Modern processed foods like pizza, burgers and pasta with creamy sauces trigger our brains in ways that naturally foraged foods never could, they report.

And it's in a way that people are not even conscious of, said Dana Small of the Modern Diet and Physiology Research Center at Yale University.

"Liking has nothing to do with this response," Small told NBC News. "Certain foods are harder to resist."

Foods that combine fat and processed carbohydrates stimulate the brain even when people claimed they did not particularly like that food more than others, the experiment showed.

“We demonstrate for the first time that foods containing both fat and carbohydrate are more rewarding, calorie for calorie, than those containing only fat or only carbohydrate,” Small's team wrote in the journal Cell Metabolism.

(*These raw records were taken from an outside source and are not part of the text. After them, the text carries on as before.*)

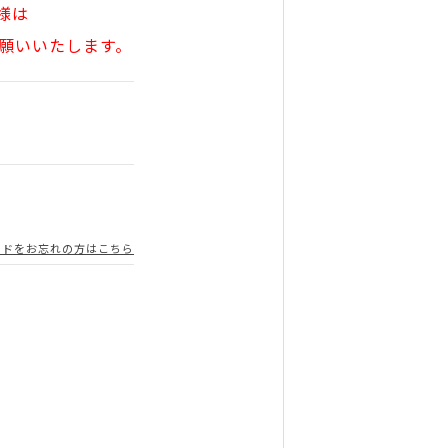
様は
願いいたします。
ードをお忘れの方はこちら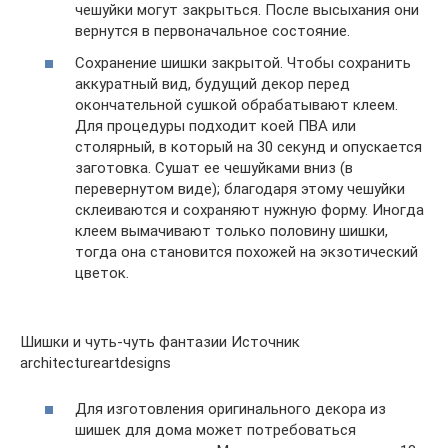
чешуйки могут закрыться. После высыхания они
вернутся в первоначальное состояние.
Сохранение шишки закрытой. Чтобы сохранить
аккуратный вид, будущий декор перед
окончательной сушкой обрабатывают клеем.
Для процедуры подходит коей ПВА или
столярный, в который на 30 секунд и опускается
заготовка. Сушат ее чешуйками вниз (в
перевернутом виде); благодаря этому чешуйки
склеиваются и сохраняют нужную форму. Иногда
клеем вымачивают только половину шишки,
тогда она становится похожей на экзотический
цветок.
Шишки и чуть-чуть фантазии Источник
architectureartdesigns
Для изготовления оригинального декора из
шишек для дома может потребоваться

And it was greater than just the effects of adding the carb response to the fat response. Foods that combined carbohydrates and fats generated a response much greater than the sum of the parts, Small said.

The team also showed which parts of the brain are responsible for this greedy response.

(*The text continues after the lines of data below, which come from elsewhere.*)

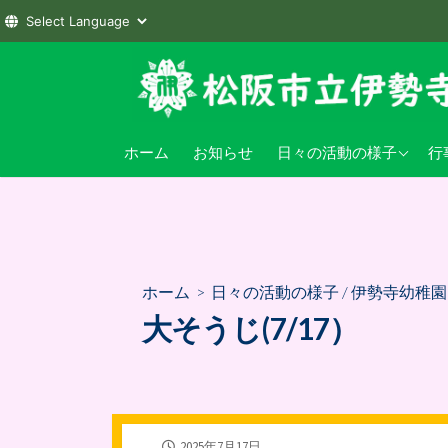
コ
ン
テ
ン
伊勢寺小学校
小
ホーム
お知らせ
日々の活動の様子
行
ツ
へ
伊勢寺幼稚園
幼
ス
キ
ッ
プ
ホーム
>
日々の活動の様子
/
伊勢寺幼稚園
大そうじ(7/17）
公
2025年7月17日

They recruited 206 volunteers and gave them a small amount of money — under $10 — to “bid” on snack items. They also asked their volunteers to pick their favorite foods from this list of 39 foods.

Their volunteers agreed to sit in functional magnetic resonance imaging (fMRI) machines while looking over the “menu”.

Some of the foods were mostly fat, like cheese cubes. Others were mostly carbs — think white bread or sugary candy. And some combined fat and processed carbohydrates — chocolate chip cookies, for instance.

The volunteers' brains were scanned as they decided how much to bid for reach snack.

“Participants are willing to pay more for fat plus carbohydrate compared with equally familiar, liked, and caloric fat or carbohydrate foods,” they wrote.

The brain regions that were the most active in making these assessments were “reward” areas including the dorsal striatum and mediodorsal thalamus.

"It one of the first studies to show that our modern foods, processed foods, are different. They are affecting our physiology differently," Small said.

They also asked their volunteers to estimate how many calories were in the foods offered.

“Our participants were very accurate at estimating calories from fat and very poor at estimating calories from carbohydrate," Small said.

Modern life can confuse the human brain, which evolved when people had to forage for food and rarely ate different foods together at the same meal, the researchers noted.

“The modern food environment proffers up nutrients in doses and combinations that do not exist in nature,” they wrote.

“This contrasts sharply with our ancestors’ diet composed mostly of woody plants and raw animal meat.”

There is no natural equivalent of a doughnut or a burger, for example.

Combining fat and carbs may overstimulate the brain’s reward mechanism much in the same way as drugs of abuse do, the researchers said.

"It's not a conscious response," Small said. "It's not pleasure, so what is it? It is an unconscious signal."

That may explain why it's so hard to resist the foods that are bad for us, she said. "Foods in the modern environment trick those (brain) circuits," Small said.